Try it – Where the line containing "さい。数日経ってもメールの返信がない場合は通" appears in the records below, begin there and repeat each line exactly through the final one, dropping all pictures.

Supplied records –
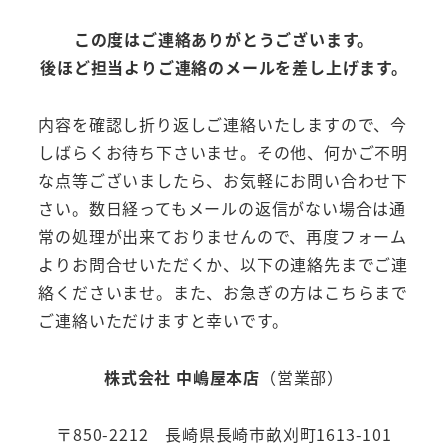
この度はご連絡ありがとうございます。
後ほど担当よりご連絡のメールを差し上げます。
内容を確認し折り返しご連絡いたしますので、今
しばらくお待ち下さいませ。その他、何かご不明
な点等ございましたら、お気軽にお問い合わせ下
さい。数日経ってもメールの返信がない場合は通
常の処理が出来ておりませんので、再度フォーム
よりお問合せいただくか、以下の連絡先までご連
絡くださいませ。また、お急ぎの方はこちらまで
ご連絡いただけますと幸いです。
株式会社 中嶋屋本店
（営業部）
〒850-2212 長崎県長崎市畝刈町1613-101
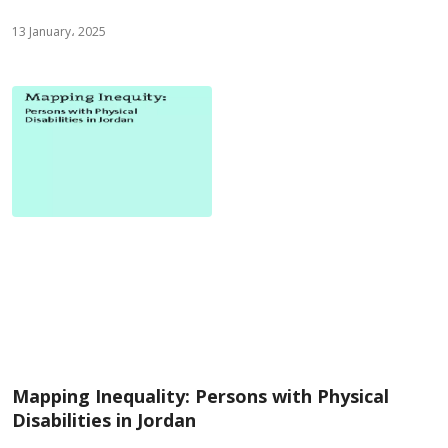
13 January، 2025
Mapping Inequality: Persons with Physical
Disabilities in Jordan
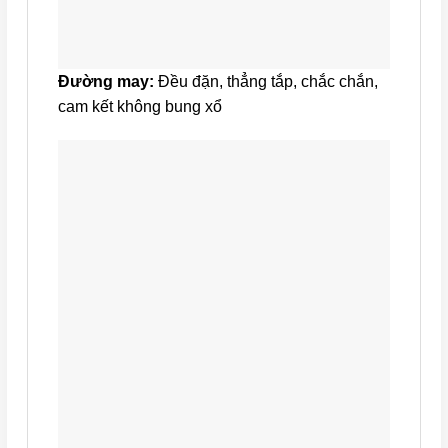
Đường may:
Đều đặn, thẳng tắp, chắc chắn,
cam kết không bung xổ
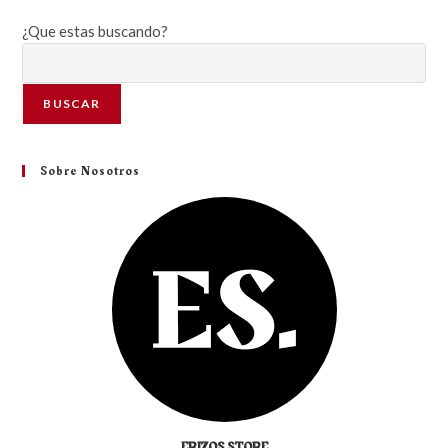
¿Que estas buscando?
BUSCAR
Sobre Nosotros
ERIZOS STORE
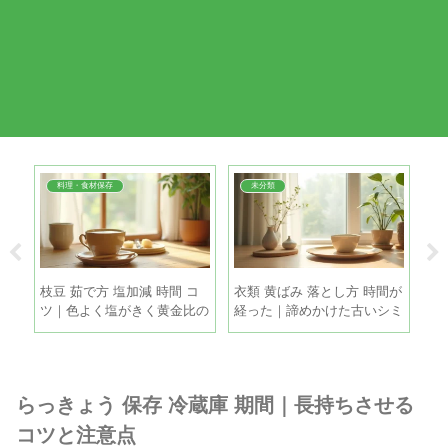
料理・食材保存
未分類
直し
枝豆 茹で方 塩加減 時間 コ
衣類 黄ばみ 落とし方 時間が
打
善
ツ｜色よく塩がきく黄金比の
経った｜諦めかけた古いシミ
涼
手順
も家庭で復活させる方法
方
らっきょう 保存 冷蔵庫 期間｜長持ちさせる
コツと注意点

Your response –
さい。数日経ってもメールの返信がない場合は通
常の処理が出来ておりませんので、再度フォーム
よりお問合せいただくか、以下の連絡先までご連
絡くださいませ。また、お急ぎの方はこちらまで
ご連絡いただけますと幸いです。
株式会社 中嶋屋本店
（営業部）
〒850-2212 長崎県長崎市畝刈町1613-101
13 January، 2025
Mapping Inequality: Persons with Physical
Disabilities in Jordan
Đường may:
Đều đặn, thẳng tắp, chắc chắn,
cam kết không bung xổ
¿Que estas buscando?
BUSCAR
Sobre Nosotros
ERIZOS STORE
料理・食材保存
未分類
直し
枝豆 茹で方 塩加減 時間 コ
衣類 黄ばみ 落とし方 時間が
打
善
ツ｜色よく塩がきく黄金比の
経った｜諦めかけた古いシミ
涼
手順
も家庭で復活させる方法
方
らっきょう 保存 冷蔵庫 期間｜長持ちさせる
コツと注意点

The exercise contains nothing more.